# Patching a gouge/crack...



## DavidIvey (Nov 26, 2011)

The gouge/crack below was patched many years ago with some cheap crap, but I have some left over Raka Epoxy that I plan to fix it with this time.

My question is what is the best way to fix it? I've never really done a patch before so Im not sure of the best way to do it or what Oz. cloth/mat to use. There are other bad places under the boat and this is going to be my "test" run.

As you can see I've sanded it down with some 60 grit so far.. Any tips/help is GREATLY appreciated!


----------



## paint it black (Nov 3, 2007)

I'm not too familiar with Epoxy. But I suggest you grind the gelcoat back. You're going to want to lay glass on glass. Not glass on gelcoat. 

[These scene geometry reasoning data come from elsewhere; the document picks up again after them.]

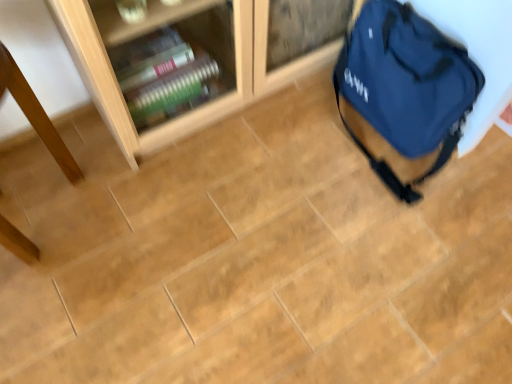 I want to click on blue fabric backpack at right, so click(x=406, y=86).

What is the approximate width of blue fabric backpack at right?

blue fabric backpack at right is 9.92 inches wide.

Describe the element at coordinates (406, 86) in the screenshot. I see `blue fabric backpack at right` at that location.

The height and width of the screenshot is (384, 512). Identify the location of wooden table at left. (35, 114).

This screenshot has height=384, width=512. What do you see at coordinates (35, 114) in the screenshot?
I see `wooden table at left` at bounding box center [35, 114].

Looking at this image, measure the distance between wooden table at left and camera.

The depth of wooden table at left is 32.68 inches.

The image size is (512, 384). In order to click on blue fabric backpack at right in this screenshot , I will do `click(406, 86)`.

Is blue fabric backpack at right to the left of wooden table at left from the viewer's perspective?

No.

Is blue fabric backpack at right positioned before wooden table at left?

No.

Does point (373, 164) come closer to viewer compared to point (14, 67)?

No.

From the image's perspective, which object appears higher, blue fabric backpack at right or wooden table at left?

From the image's view, blue fabric backpack at right is above.

From a real-world perspective, relative to wooden table at left, is blue fabric backpack at right vertically above or below?

In terms of real-world spatial position, blue fabric backpack at right is below wooden table at left.

Which object is thinner, blue fabric backpack at right or wooden table at left?

With smaller width is blue fabric backpack at right.

Can you confirm if blue fabric backpack at right is shorter than wooden table at left?

Indeed, blue fabric backpack at right has a lesser height compared to wooden table at left.

Between blue fabric backpack at right and wooden table at left, which one has smaller size?

blue fabric backpack at right is smaller.

Do you think blue fabric backpack at right is within wooden table at left, or outside of it?

blue fabric backpack at right is not enclosed by wooden table at left.

Is blue fabric backpack at right with wooden table at left?

No.

Could you tell me if blue fabric backpack at right is facing wooden table at left?

Yes, blue fabric backpack at right faces towards wooden table at left.

Measure the distance between blue fabric backpack at right and wooden table at left.

blue fabric backpack at right is 36.26 inches away from wooden table at left.

Identify the location of table that appears on the left of blue fabric backpack at right. The height and width of the screenshot is (384, 512). (35, 114).

Consider the image. Which is more to the left, wooden table at left or blue fabric backpack at right?

wooden table at left is more to the left.

Considering their positions, is wooden table at left located in front of or behind blue fabric backpack at right?

In the image, wooden table at left appears in front of blue fabric backpack at right.

Considering the positions of points (1, 88) and (442, 114), is point (1, 88) closer to camera compared to point (442, 114)?

Yes, point (1, 88) is closer to viewer.

From the image's perspective, which is above, wooden table at left or blue fabric backpack at right?

blue fabric backpack at right.

Consider the image. From a real-world perspective, between wooden table at left and blue fabric backpack at right, who is vertically higher?

wooden table at left, from a real-world perspective.

Considering the relative sizes of wooden table at left and blue fabric backpack at right in the image provided, is wooden table at left wider than blue fabric backpack at right?

Correct, the width of wooden table at left exceeds that of blue fabric backpack at right.

Based on the photo, considering the sizes of objects wooden table at left and blue fabric backpack at right in the image provided, who is taller, wooden table at left or blue fabric backpack at right?

Standing taller between the two is wooden table at left.

Between wooden table at left and blue fabric backpack at right, which one has larger size?

With larger size is wooden table at left.

Is wooden table at left inside or outside of blue fabric backpack at right?

wooden table at left is outside blue fabric backpack at right.

Is there a large distance between wooden table at left and blue fabric backpack at right?

wooden table at left is actually quite close to blue fabric backpack at right.

Does wooden table at left turn towards blue fabric backpack at right?

No, wooden table at left is not oriented towards blue fabric backpack at right.

Where is `backpack behind the wooden table at left`? backpack behind the wooden table at left is located at coordinates (406, 86).

Locate an element on the screen. The height and width of the screenshot is (384, 512). table above the blue fabric backpack at right (from a real-world perspective) is located at coordinates (35, 114).

Where is `backpack above the wooden table at left (from the image's perspective)`? backpack above the wooden table at left (from the image's perspective) is located at coordinates (406, 86).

You're not supposed to use mat with epoxy resin. The substance used to hold the chop strands together to create mat don't mix with epoxy. It'll just gum up. Go with either a cloth, or a biax. 
The chop strand on biax is actually stitched to the cloth, rather than held together by said substance. I personally use 1708 when doing anything...lol


----------



## DavidIvey (Nov 26, 2011)

> I'm not too familiar with Epoxy. But I suggest you grind the gelcoat back. You're going to want to lay glass on glass. Not glass on gelcoat.
> 
> You're not supposed to use mat with epoxy resin. The substance used to hold the chop strands together to create mat don't mix with epoxy. It'll just gum up. Go with either a cloth, or a biax.
> The chop strand on biax is actually stitched to the cloth, rather than held together by said substance. I personally use 1708 when doing anything...lol


I've got some 1700 from when I did my transom but I just can't see me using that. That seems a little much for such a small area, but Im no expert either.

So I've got to remove the gel coat all together? Basically all the way down to the actual fiberglass? If so Im gonna need more than 60 grit....


----------



## DavidIvey (Nov 26, 2011)

Any one else?


----------



## DuckNut (Apr 3, 2009)

Sand it all down and the gel coat a little (ie: 1") past the damaged area. Cut the cloth to cover the gouge and another to cover the extra sanding. Wet the area apply the cloth; small piece first. This will take so very little epoxy but you need to mix more than you will need or you may not get it to set up.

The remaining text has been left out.